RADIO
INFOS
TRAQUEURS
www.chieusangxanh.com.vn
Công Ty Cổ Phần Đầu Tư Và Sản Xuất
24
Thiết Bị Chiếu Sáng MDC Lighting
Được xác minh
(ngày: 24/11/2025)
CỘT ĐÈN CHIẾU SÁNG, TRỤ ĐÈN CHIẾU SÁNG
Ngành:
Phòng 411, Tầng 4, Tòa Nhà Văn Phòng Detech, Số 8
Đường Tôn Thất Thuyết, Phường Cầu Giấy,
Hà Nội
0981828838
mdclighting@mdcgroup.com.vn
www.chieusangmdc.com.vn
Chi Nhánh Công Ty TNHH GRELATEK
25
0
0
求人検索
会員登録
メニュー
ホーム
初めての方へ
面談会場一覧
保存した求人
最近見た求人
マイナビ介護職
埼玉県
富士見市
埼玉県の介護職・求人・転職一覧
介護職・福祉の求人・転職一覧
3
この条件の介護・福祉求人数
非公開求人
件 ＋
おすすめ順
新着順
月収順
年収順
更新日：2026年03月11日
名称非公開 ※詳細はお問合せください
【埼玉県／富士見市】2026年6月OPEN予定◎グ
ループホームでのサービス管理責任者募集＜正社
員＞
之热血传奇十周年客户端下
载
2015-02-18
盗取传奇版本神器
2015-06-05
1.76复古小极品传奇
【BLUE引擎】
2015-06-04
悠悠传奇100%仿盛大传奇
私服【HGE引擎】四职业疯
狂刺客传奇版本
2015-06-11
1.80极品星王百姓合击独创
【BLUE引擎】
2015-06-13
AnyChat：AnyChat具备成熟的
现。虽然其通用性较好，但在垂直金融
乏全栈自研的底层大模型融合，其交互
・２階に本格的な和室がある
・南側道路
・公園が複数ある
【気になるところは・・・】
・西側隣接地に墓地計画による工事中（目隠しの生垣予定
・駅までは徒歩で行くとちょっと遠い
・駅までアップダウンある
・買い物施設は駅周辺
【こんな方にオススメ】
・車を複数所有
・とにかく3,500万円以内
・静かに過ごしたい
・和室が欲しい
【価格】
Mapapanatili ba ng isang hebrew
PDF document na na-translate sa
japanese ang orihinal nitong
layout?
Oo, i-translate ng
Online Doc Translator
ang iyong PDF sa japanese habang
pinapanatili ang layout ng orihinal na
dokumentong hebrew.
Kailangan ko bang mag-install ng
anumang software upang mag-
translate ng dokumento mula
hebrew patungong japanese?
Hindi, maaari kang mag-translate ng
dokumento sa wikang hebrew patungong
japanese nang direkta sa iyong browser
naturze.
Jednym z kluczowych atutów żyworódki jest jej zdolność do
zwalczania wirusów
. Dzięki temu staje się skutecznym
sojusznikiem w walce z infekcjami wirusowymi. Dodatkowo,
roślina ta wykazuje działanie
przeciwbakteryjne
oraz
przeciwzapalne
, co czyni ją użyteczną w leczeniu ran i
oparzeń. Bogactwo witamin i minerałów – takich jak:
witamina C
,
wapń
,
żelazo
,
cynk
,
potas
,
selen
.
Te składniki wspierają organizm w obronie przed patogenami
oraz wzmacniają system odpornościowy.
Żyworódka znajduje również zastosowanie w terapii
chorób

################

Exercise directions – Scan the lines above for the word "Công", then copy each line that has it.

Solved exercise –
Công Ty Cổ Phần Đầu Tư Và Sản Xuất
Chi Nhánh Công Ty TNHH GRELATEK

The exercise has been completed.